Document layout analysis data
☆ ☆ ☆ ☆ ☆
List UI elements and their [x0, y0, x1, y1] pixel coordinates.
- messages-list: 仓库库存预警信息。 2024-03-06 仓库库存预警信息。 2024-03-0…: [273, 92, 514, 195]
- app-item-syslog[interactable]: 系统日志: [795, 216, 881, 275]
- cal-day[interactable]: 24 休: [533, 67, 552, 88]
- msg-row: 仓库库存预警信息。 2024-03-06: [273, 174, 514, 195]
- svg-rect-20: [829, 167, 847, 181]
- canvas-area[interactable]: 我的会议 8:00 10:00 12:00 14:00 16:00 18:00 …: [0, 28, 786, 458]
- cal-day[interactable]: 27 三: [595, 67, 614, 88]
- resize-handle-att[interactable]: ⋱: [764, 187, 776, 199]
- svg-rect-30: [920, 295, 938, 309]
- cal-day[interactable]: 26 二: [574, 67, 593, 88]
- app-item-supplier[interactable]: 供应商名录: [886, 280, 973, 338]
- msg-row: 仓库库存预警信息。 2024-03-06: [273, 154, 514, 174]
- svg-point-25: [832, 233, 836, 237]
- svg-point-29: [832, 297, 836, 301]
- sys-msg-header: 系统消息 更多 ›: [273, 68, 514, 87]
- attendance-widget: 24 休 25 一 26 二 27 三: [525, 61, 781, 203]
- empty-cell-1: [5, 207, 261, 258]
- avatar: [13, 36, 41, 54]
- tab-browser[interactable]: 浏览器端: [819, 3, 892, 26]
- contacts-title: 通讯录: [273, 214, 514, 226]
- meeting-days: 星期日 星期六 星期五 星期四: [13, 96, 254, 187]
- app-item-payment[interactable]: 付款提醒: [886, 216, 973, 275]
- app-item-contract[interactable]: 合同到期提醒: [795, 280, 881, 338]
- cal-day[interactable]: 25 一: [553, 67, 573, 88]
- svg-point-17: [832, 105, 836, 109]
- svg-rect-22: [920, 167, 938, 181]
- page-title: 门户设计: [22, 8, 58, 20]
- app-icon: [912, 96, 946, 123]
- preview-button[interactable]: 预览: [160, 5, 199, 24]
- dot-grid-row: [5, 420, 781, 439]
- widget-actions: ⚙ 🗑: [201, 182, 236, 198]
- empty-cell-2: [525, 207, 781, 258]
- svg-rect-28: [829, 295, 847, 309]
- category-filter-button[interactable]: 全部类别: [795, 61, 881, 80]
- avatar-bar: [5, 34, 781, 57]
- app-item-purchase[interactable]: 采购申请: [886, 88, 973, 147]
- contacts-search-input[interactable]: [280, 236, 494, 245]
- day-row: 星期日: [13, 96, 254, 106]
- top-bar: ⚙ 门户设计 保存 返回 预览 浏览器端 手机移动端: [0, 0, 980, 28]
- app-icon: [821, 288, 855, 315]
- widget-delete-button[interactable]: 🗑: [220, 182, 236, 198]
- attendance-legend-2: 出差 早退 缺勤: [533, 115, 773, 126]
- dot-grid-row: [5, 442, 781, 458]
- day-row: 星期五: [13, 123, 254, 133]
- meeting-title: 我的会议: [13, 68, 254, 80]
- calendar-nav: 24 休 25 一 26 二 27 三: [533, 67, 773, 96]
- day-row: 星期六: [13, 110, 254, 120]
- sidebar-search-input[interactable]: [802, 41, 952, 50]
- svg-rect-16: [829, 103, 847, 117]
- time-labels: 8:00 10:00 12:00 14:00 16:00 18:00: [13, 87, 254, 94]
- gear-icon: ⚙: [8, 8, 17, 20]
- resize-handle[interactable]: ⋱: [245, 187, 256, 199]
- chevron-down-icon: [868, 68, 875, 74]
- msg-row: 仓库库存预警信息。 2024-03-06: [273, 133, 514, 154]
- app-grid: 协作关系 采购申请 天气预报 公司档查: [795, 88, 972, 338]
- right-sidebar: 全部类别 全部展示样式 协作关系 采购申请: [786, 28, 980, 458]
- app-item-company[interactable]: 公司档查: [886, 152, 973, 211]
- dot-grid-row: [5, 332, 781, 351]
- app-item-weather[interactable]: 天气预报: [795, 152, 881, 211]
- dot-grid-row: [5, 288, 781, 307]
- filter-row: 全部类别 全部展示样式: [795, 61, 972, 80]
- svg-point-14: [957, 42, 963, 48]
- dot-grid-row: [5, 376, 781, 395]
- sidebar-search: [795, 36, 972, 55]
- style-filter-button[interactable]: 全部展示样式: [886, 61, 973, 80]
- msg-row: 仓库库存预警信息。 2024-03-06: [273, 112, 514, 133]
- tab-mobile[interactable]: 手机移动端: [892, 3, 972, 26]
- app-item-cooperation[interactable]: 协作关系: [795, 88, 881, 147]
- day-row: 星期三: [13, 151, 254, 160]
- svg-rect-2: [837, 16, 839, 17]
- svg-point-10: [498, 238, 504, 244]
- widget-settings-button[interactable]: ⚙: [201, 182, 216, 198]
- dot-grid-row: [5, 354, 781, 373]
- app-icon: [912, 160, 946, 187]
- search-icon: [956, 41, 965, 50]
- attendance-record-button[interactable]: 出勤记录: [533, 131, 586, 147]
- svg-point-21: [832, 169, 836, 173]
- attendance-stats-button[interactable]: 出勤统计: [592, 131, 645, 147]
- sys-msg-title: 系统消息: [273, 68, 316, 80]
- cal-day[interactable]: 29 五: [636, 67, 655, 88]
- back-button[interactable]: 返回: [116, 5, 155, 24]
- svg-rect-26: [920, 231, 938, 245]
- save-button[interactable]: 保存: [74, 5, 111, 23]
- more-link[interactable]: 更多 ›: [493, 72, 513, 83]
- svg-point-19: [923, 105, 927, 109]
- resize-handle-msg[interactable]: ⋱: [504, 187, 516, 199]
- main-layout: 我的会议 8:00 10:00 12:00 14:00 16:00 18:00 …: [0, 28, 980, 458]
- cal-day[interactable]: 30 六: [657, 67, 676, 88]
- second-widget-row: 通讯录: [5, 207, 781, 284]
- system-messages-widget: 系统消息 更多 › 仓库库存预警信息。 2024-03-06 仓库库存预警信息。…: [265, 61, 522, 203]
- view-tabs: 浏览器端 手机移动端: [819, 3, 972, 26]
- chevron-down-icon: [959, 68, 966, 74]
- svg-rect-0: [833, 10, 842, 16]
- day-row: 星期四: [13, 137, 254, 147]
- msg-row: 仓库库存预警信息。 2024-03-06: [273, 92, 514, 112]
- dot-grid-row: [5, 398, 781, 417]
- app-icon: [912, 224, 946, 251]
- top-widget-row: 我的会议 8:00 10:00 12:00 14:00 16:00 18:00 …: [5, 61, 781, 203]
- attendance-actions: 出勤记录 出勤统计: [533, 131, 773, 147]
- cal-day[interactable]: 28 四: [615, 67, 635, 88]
☆ ☆ ☆ ☆ ☆
* _Instructions to follow_:
Restate the data above word for word, omitting nothing.

* _Output of the exercise_:
List UI elements and their [x0, y0, x1, y1] pixel coordinates.
- messages-list: 仓库库存预警信息。 2024-03-06 仓库库存预警信息。 2024-03-0…: [273, 92, 514, 195]
- app-item-syslog[interactable]: 系统日志: [795, 216, 881, 275]
- cal-day[interactable]: 24 休: [533, 67, 552, 88]
- msg-row: 仓库库存预警信息。 2024-03-06: [273, 174, 514, 195]
- svg-rect-20: [829, 167, 847, 181]
- canvas-area[interactable]: 我的会议 8:00 10:00 12:00 14:00 16:00 18:00 …: [0, 28, 786, 458]
- cal-day[interactable]: 27 三: [595, 67, 614, 88]
- resize-handle-att[interactable]: ⋱: [764, 187, 776, 199]
- svg-rect-30: [920, 295, 938, 309]
- cal-day[interactable]: 26 二: [574, 67, 593, 88]
- app-item-supplier[interactable]: 供应商名录: [886, 280, 973, 338]
- msg-row: 仓库库存预警信息。 2024-03-06: [273, 154, 514, 174]
- svg-point-25: [832, 233, 836, 237]
- svg-point-29: [832, 297, 836, 301]
- sys-msg-header: 系统消息 更多 ›: [273, 68, 514, 87]
- attendance-widget: 24 休 25 一 26 二 27 三: [525, 61, 781, 203]
- empty-cell-1: [5, 207, 261, 258]
- avatar: [13, 36, 41, 54]
- tab-browser[interactable]: 浏览器端: [819, 3, 892, 26]
- contacts-title: 通讯录: [273, 214, 514, 226]
- meeting-days: 星期日 星期六 星期五 星期四: [13, 96, 254, 187]
- app-item-payment[interactable]: 付款提醒: [886, 216, 973, 275]
- app-item-contract[interactable]: 合同到期提醒: [795, 280, 881, 338]
- cal-day[interactable]: 25 一: [553, 67, 573, 88]
- svg-point-17: [832, 105, 836, 109]
- svg-rect-22: [920, 167, 938, 181]
- page-title: 门户设计: [22, 8, 58, 20]
- app-icon: [912, 96, 946, 123]
- preview-button[interactable]: 预览: [160, 5, 199, 24]
- dot-grid-row: [5, 420, 781, 439]
- widget-actions: ⚙ 🗑: [201, 182, 236, 198]
- empty-cell-2: [525, 207, 781, 258]
- svg-rect-28: [829, 295, 847, 309]
- category-filter-button[interactable]: 全部类别: [795, 61, 881, 80]
- avatar-bar: [5, 34, 781, 57]
- app-item-purchase[interactable]: 采购申请: [886, 88, 973, 147]
- contacts-search-input[interactable]: [280, 236, 494, 245]
- day-row: 星期日: [13, 96, 254, 106]
- top-bar: ⚙ 门户设计 保存 返回 预览 浏览器端 手机移动端: [0, 0, 980, 28]
- app-icon: [821, 288, 855, 315]
- widget-delete-button[interactable]: 🗑: [220, 182, 236, 198]
- attendance-legend-2: 出差 早退 缺勤: [533, 115, 773, 126]
- dot-grid-row: [5, 442, 781, 458]
- day-row: 星期五: [13, 123, 254, 133]
- meeting-title: 我的会议: [13, 68, 254, 80]
- calendar-nav: 24 休 25 一 26 二 27 三: [533, 67, 773, 96]
- day-row: 星期六: [13, 110, 254, 120]
- sidebar-search-input[interactable]: [802, 41, 952, 50]
- svg-rect-16: [829, 103, 847, 117]
- time-labels: 8:00 10:00 12:00 14:00 16:00 18:00: [13, 87, 254, 94]
- gear-icon: ⚙: [8, 8, 17, 20]
- resize-handle[interactable]: ⋱: [245, 187, 256, 199]
- chevron-down-icon: [868, 68, 875, 74]
- msg-row: 仓库库存预警信息。 2024-03-06: [273, 133, 514, 154]
- app-grid: 协作关系 采购申请 天气预报 公司档查: [795, 88, 972, 338]
- right-sidebar: 全部类别 全部展示样式 协作关系 采购申请: [786, 28, 980, 458]
- app-item-company[interactable]: 公司档查: [886, 152, 973, 211]
- dot-grid-row: [5, 332, 781, 351]
- app-item-weather[interactable]: 天气预报: [795, 152, 881, 211]
- dot-grid-row: [5, 288, 781, 307]
- filter-row: 全部类别 全部展示样式: [795, 61, 972, 80]
- svg-point-14: [957, 42, 963, 48]
- dot-grid-row: [5, 376, 781, 395]
- sidebar-search: [795, 36, 972, 55]
- style-filter-button[interactable]: 全部展示样式: [886, 61, 973, 80]
- msg-row: 仓库库存预警信息。 2024-03-06: [273, 112, 514, 133]
- tab-mobile[interactable]: 手机移动端: [892, 3, 972, 26]
- app-item-cooperation[interactable]: 协作关系: [795, 88, 881, 147]
- day-row: 星期三: [13, 151, 254, 160]
- svg-rect-2: [837, 16, 839, 17]
- svg-point-10: [498, 238, 504, 244]
- widget-settings-button[interactable]: ⚙: [201, 182, 216, 198]
- dot-grid-row: [5, 354, 781, 373]
- app-icon: [912, 160, 946, 187]
- search-icon: [956, 41, 965, 50]
- attendance-record-button[interactable]: 出勤记录: [533, 131, 586, 147]
- svg-point-21: [832, 169, 836, 173]
- attendance-stats-button[interactable]: 出勤统计: [592, 131, 645, 147]
- sys-msg-title: 系统消息: [273, 68, 316, 80]
- cal-day[interactable]: 29 五: [636, 67, 655, 88]
- back-button[interactable]: 返回: [116, 5, 155, 24]
- svg-rect-26: [920, 231, 938, 245]
- save-button[interactable]: 保存: [74, 5, 111, 23]
- more-link[interactable]: 更多 ›: [493, 72, 513, 83]
- svg-point-19: [923, 105, 927, 109]
- resize-handle-msg[interactable]: ⋱: [504, 187, 516, 199]
- main-layout: 我的会议 8:00 10:00 12:00 14:00 16:00 18:00 …: [0, 28, 980, 458]
- cal-day[interactable]: 30 六: [657, 67, 676, 88]
- second-widget-row: 通讯录: [5, 207, 781, 284]
- system-messages-widget: 系统消息 更多 › 仓库库存预警信息。 2024-03-06 仓库库存预警信息。…: [265, 61, 522, 203]
- view-tabs: 浏览器端 手机移动端: [819, 3, 972, 26]
- chevron-down-icon: [959, 68, 966, 74]
- svg-rect-0: [833, 10, 842, 16]
- day-row: 星期四: [13, 137, 254, 147]
- msg-row: 仓库库存预警信息。 2024-03-06: [273, 92, 514, 112]
- dot-grid-row: [5, 398, 781, 417]
- app-icon: [912, 224, 946, 251]
- top-widget-row: 我的会议 8:00 10:00 12:00 14:00 16:00 18:00 …: [5, 61, 781, 203]
- attendance-actions: 出勤记录 出勤统计: [533, 131, 773, 147]
- cal-day[interactable]: 28 四: [615, 67, 635, 88]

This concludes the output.